La bozza riservata dice qualcosa di diverso

Il 15 settembre Euronews ha pubblicato i contenuti di una bozza riservata del regolamento. È una fonte secondaria su un testo non ancora pubblico, quindi va letta con cautela, ma le divergenze rispetto al discorso meritano attenzione.

Nella bozza le soglie sono quattro, non tre. Sotto i tre anni l’esclusione dai servizi ad alto rischio è totale. Fra tre e tredici anni resta l’accesso a servizi pensati per l’infanzia, sotto supervisione di un adulto. Fra tredici e quindici anni l’accesso ai social è limitato, con funzionalità ridotte e controllo dei genitori. Fra quindici e diciotto valgono i soli obblighi di progettazione sicura.

La differenza sostanziale sta nella formula. Von der Leyen ha parlato di divieto dei social sotto i tredici anni e di nessun account personale sotto i quindici. La bozza descrive invece un divieto di aprire account senza l’approvazione dei genitori sotto i quindici anni: non la stessa cosa, sul piano giuridico. Il limite di un’ora al giorno, citato in aula, non compare nel documento riportato.

L’ambito è più largo di quanto si attendeva: social, piattaforme di condivisione video, giochi online, chatbot e compagni virtuali basati su IA. Restano esclusi i servizi educativi, quelli gestiti da autorità pubbliche e i sistemi di IA per uso d’ufficio o industriale.

Sul piano degli obblighi, la bozza vieta scorrimento infinito, notifiche artificiali e alcuni meccanismi di ricompensa. Impone sistemi di raccomandazione che non costruiscano catene di suggerimenti basate solo sul coinvolgimento. Richiede impostazioni rischiose disattivate di default e profili dei minori privati. La verifica dell’età avverrebbe alla creazione dell’account, con l’app europea o soluzioni nazionali, e in forma proporzionata per gli account già esistenti.

Due punti riguardano da vicino chi si occupa di conformità. I servizi già soggetti al regime più severo del Digital Services Act dovrebbero chiedere l’autorizzazione della Commissione prima di lanciare nuove funzionalità che interessino i minori. E l’attuazione sarebbe finanziata da un contributo di vigilanza a carico delle aziende.

Digital Fairness Act: il quadro generale sulla progettazione che crea dipendenza

Von der Leyen ha riconosciuto che le funzioni costruite per creare dipendenza danneggiano anche gli adulti, annunciando un Digital Fairness Act in autunno.
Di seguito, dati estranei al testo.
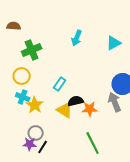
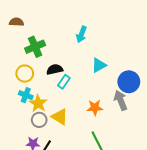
cyan triangle: (114, 43) -> (99, 65), moved
black semicircle: (76, 101) -> (55, 69), moved
yellow triangle: (65, 110) -> (60, 117), moved
gray circle: (36, 133) -> (39, 120), moved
Il calendario è verificabile su fonte primaria. L’allegato I del programma di lavoro 2026 colloca il Digital Fairness Act fra le iniziative legislative su base articolo 114 TFUE, con data indicativa nel quarto trimestre 2026. L’autunno annunciato in aula cade dentro quella finestra, quindi non è un rinvio, ed è la prima volta che l’atto entra in un programma di lavoro: nel programma 2025, COM(2025) 45 dell’11 febbraio 2025, non compariva.
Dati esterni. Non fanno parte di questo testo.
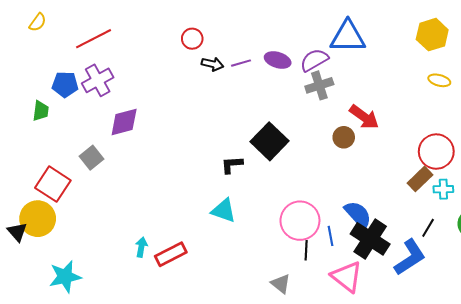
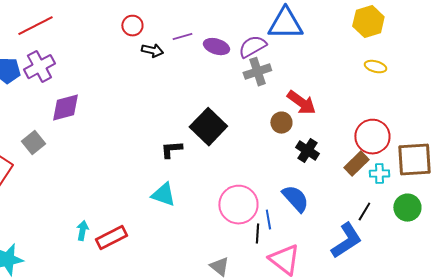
purple line: (241, 63) -> (182, 37), moved
black cross: (370, 239) -> (307, 151), moved, size x0.6
black line: (306, 250) -> (257, 234), moved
I contenuti attesi non stanno nel programma di lavoro, che parla soltanto di pratiche sleali e ingannevoli ancora irrisolte. Vengono dalla lettera di missione al commissario Michael McGrath e dalla consultazione che ne è seguita, ricostruite nella scheda del Legislative Train: modelli di interfaccia ingannevoli, marketing degli influencer, progettazione che induce dipendenza e personalizzazione che sfrutta le vulnerabilità dei consumatori.
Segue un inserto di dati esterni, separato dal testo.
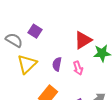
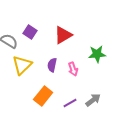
red triangle: (83, 40) -> (63, 35), moved

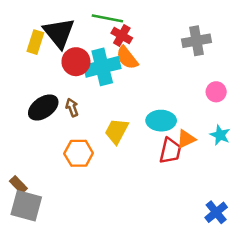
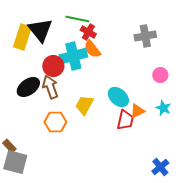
yellow rectangle: (35, 42) -> (22, 37), size x1.4
red circle: (76, 62) -> (53, 66), moved
brown arrow: (72, 108) -> (50, 87), size x1.6
cyan ellipse: (161, 121) -> (118, 97), turned 40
Sicurezza: una nuova strategia e un “articolo 4” europeo

La presidente ha annunciato, insieme all’alto rappresentante, una nuova strategia europea di sicurezza. La motivazione dichiarata è che dottrina, istituzioni e processo decisionale non hanno tenuto il passo con la nuova realtà. Il contesto è quello delle minacce ibride, che nel discorso vengono descritte come sempre meno ibride e sempre meno minacce.

Due proposte interessano anche il piano cyber. La prima è un meccanismo che affianchi l’articolo 4 della NATO, definito protocollo di emergenza per la sicurezza: attivato da uno Stato membro, farebbe convergere gli altri su una risposta coordinata a incidenti che restano sotto la soglia dell’aggressione armata.

La seconda riguarda il formato di vertice sulla sicurezza del continente, aperto a partner come Canada, Norvegia, Ucraina e Regno Unito. Sul punto la presidente non annuncia una decisione presa: dice che esporrà le proprie idee per rendere reale un Consiglio europeo di sicurezza.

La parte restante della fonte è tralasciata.